The engineered floor board in its current form was a creation that was developed from the world of veneering.
It is commonly believed within the flooring industry and end users alike that engineered boards in their current most commonly manufactured form are a fool proof solution to the need for a wooden floor in a commercial or residential setting, and that the effects of climatic change will have no drastic effect on the engineered board in comparison to the use of employing a solid board for the same installation.
But this is where they are very mistaken and wrong and it seems that the great majority of architects, interior designers, wholesalers, retailers, and end users have got carried along on this great tidal wave of misinformation for a for quite a number of years.

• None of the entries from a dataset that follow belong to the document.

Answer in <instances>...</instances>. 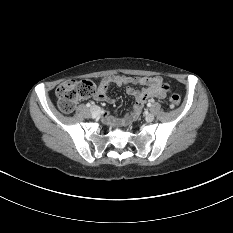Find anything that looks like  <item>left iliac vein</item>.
<instances>
[{
    "instance_id": "1",
    "label": "left iliac vein",
    "mask_w": 233,
    "mask_h": 233,
    "mask_svg": "<svg viewBox=\"0 0 233 233\" xmlns=\"http://www.w3.org/2000/svg\"><path fill=\"white\" fill-rule=\"evenodd\" d=\"M145 119L147 122H152L154 120V115L151 113H148L145 115Z\"/></svg>"
}]
</instances>
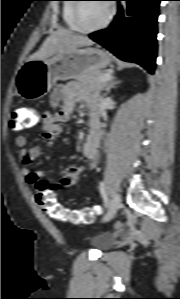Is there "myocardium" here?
<instances>
[{
	"instance_id": "myocardium-1",
	"label": "myocardium",
	"mask_w": 180,
	"mask_h": 299,
	"mask_svg": "<svg viewBox=\"0 0 180 299\" xmlns=\"http://www.w3.org/2000/svg\"><path fill=\"white\" fill-rule=\"evenodd\" d=\"M77 2L74 3L73 10H72V21L77 29L78 32L83 33V34H89V33H94L103 30L106 28L112 21L114 15H115V6L110 0H107V5H108V12L107 16L105 17L104 21L100 23L99 25L95 27H90V28H85L82 27L79 23V9L81 7L82 2L81 0H76Z\"/></svg>"
}]
</instances>
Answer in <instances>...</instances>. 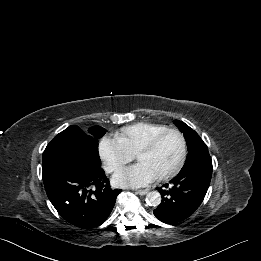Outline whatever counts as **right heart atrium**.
<instances>
[{
  "label": "right heart atrium",
  "mask_w": 261,
  "mask_h": 261,
  "mask_svg": "<svg viewBox=\"0 0 261 261\" xmlns=\"http://www.w3.org/2000/svg\"><path fill=\"white\" fill-rule=\"evenodd\" d=\"M98 152L103 161L106 171L109 173L117 172L132 155L115 137L103 136L98 145Z\"/></svg>",
  "instance_id": "obj_1"
}]
</instances>
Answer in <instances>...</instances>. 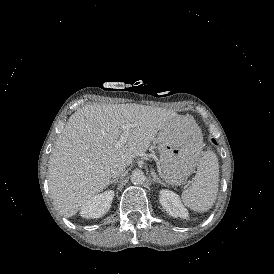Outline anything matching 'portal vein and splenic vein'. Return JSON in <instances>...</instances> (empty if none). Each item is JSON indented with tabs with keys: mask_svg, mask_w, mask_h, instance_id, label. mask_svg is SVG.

Until now as the industry as a whole are starting to realise that this idea of controlling the movement of a layer of Oak by bonding it to a plywood base has limitations and in fact have the same limitations as to that of a solid floor and hence must be in effect treated the same way.
But where as the solid floor can expand and contract naturally the engineered board cannot due to it having been bonded to a plywood or cross ply sublayer which causes stress within the surface layer of the engineered board causing fracture within the oak layer.
When contraction takes place over radiant heat the surface layer may dry out excessively causing the layer of oak to shrink within itself and as it is bonded to a plywood of cross ply sub layer this contraction will be witnessed by ripping and cracking visible in the oak surface layer, these are called Fischer cracks.
When the Oak layer expands and contacts over a period of time due to seasonal change it also has a sheering effect on the adhesive that is used to bond the surface and the result is partial delimitation and in extreme circumstances were the boards have been installed over UFH full delimitation has been witnessed.